Note that the deleted and inserted sequences in SPDI are all written on the positive strand for two-stranded molecules.
Example
variationDescriptor:
id: "clinvar:13294"
expressions:
- syntax: "spdi"
value: "NC_000010.11:121496700:T:G"
allelicState:
id: "GENO:0000135"
label: "heterozygous"
ISCN¶
The International System for Human Cytogenetic Nomenclature (ISCN), an international standard for human chromosome nomenclature, which includes band names, symbols and abbreviated terms used in the description of human chromosome and chromosome abnormalities.

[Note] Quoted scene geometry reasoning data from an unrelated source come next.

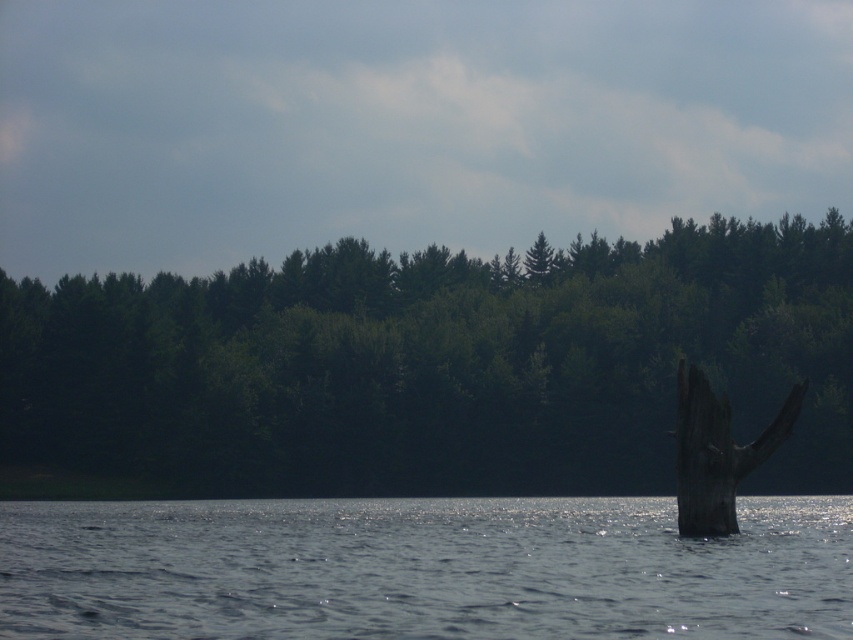 You are standing at the edge of the water and want to cross to the other side. The green matte forest at center and the clear blue water at center are in your path. Which one is wider, making it harder to navigate around?

The green matte forest at center is wider than the clear blue water at center, so it would be harder to navigate around.

You are standing on the bank of the lake and see the clear blue water at center and the dark brown wood at right. Which object is closer to the left side of the image?

The clear blue water at center is to the left of the dark brown wood at right, so the clear blue water at center is closer to the left side of the image.

You are a hiker standing at the edge of the water in the scene. You need to reach the green matte forest at center. Which direction should you walk from your current position?

The green matte forest at center is located at point coordinates, so you should walk towards the center of the scene to reach it. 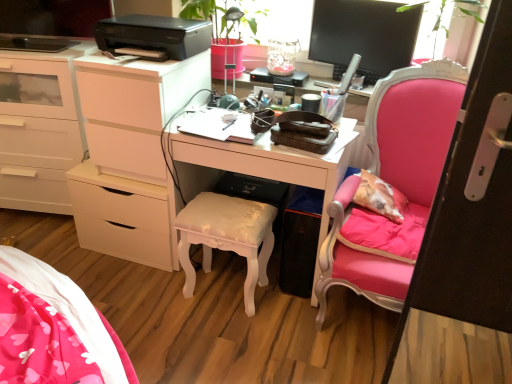 Question: Does point (415, 135) appear closer or farther from the camera than point (135, 147)?

Choices:
 (A) closer
 (B) farther

Answer: (A)

Question: Based on their sizes in the image, would you say pink velvet chair at right is bigger or smaller than white glossy chest of drawers at left?

Choices:
 (A) big
 (B) small

Answer: (A)

Question: Estimate the real-world distances between objects in this image. Which object is closer to the white glossy desk at center?

Choices:
 (A) white glossy chest of drawers at left
 (B) pink velvet chair at right
 (C) black plastic printer at upper center
 (D) white glossy stool at center
 (E) black glossy monitor at upper right

Answer: (B)

Question: Which of these objects is positioned closest to the black glossy monitor at upper right?

Choices:
 (A) white glossy chest of drawers at left
 (B) white matte cabinet at left
 (C) pink velvet chair at right
 (D) white glossy stool at center
 (E) white matte drawer at left

Answer: (C) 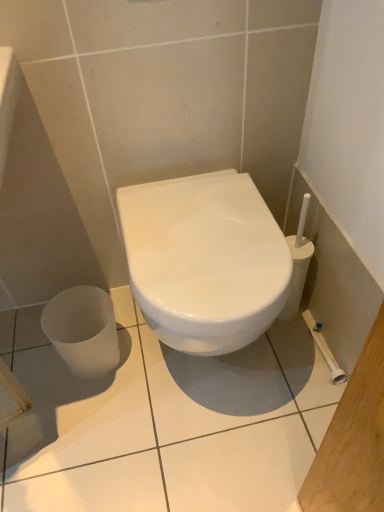 Where is `free space above white glossy toilet at center (from a real-world perspective)`? The image size is (384, 512). free space above white glossy toilet at center (from a real-world perspective) is located at coordinates (201, 224). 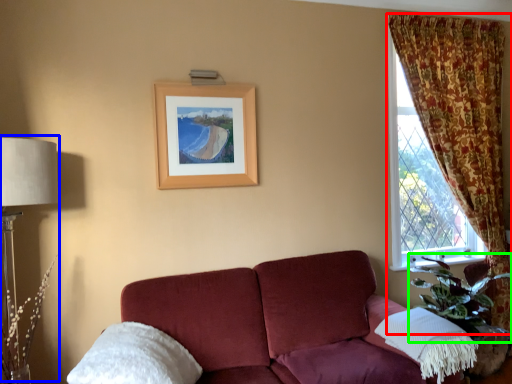 Question: Which object is positioned closest to curtain (highlighted by a red box)? Select from table lamp (highlighted by a blue box) and plant (highlighted by a green box).

Choices:
 (A) table lamp
 (B) plant

Answer: (B) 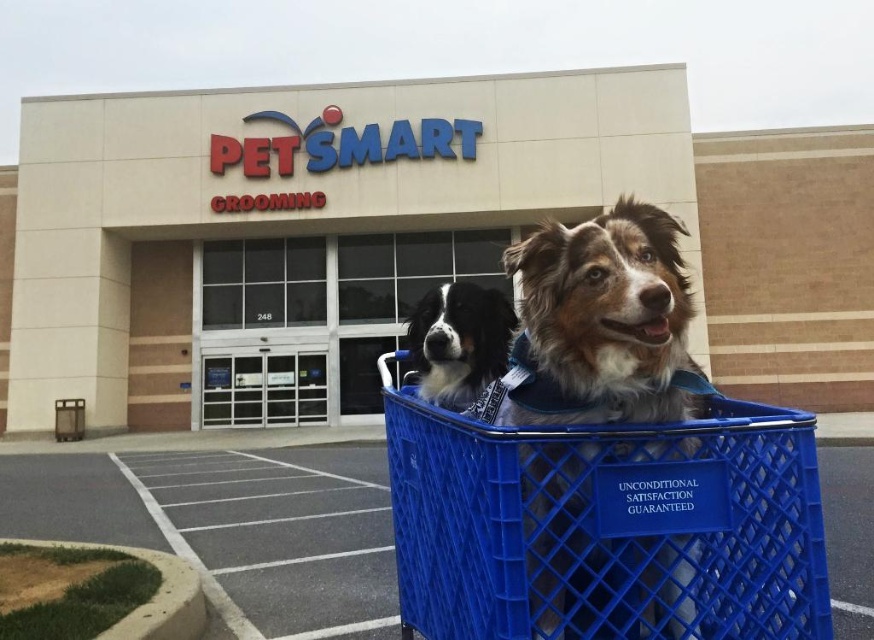 Question: Can you confirm if beige concrete building at center is bigger than black and white fur at center?

Choices:
 (A) yes
 (B) no

Answer: (A)

Question: Which of these objects is positioned farthest from the blue plastic basket at center?

Choices:
 (A) black and white fur at center
 (B) beige concrete building at center

Answer: (B)

Question: Which object is closer to the camera taking this photo?

Choices:
 (A) brown and white fur at center
 (B) beige concrete building at center

Answer: (A)

Question: Can you confirm if blue plastic basket at center is wider than brown and white fur at center?

Choices:
 (A) no
 (B) yes

Answer: (B)

Question: Which of the following is the farthest from the observer?

Choices:
 (A) black and white fur at center
 (B) beige concrete building at center

Answer: (B)

Question: Considering the relative positions of blue plastic basket at center and black and white fur at center in the image provided, where is blue plastic basket at center located with respect to black and white fur at center?

Choices:
 (A) left
 (B) right

Answer: (A)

For example del(6)(q23q24) describes a deletion from band q23 to q24 on chromosome 6.
Example
variationDescriptor:
id: "id:A"
expressions:
- syntax: "iscn"
value: "t(8;9;11)(q12;p24;p12)"
allelic_state¶
The zygosity of the variant as determined in all of the samples represented in this Phenopacket is represented using a list of terms taken from the Genotype Ontology (GENO). For instance, if a variant affects one of two alleles at a certain locus, we could record the zygosity using the term heterozygous (GENO:0000135).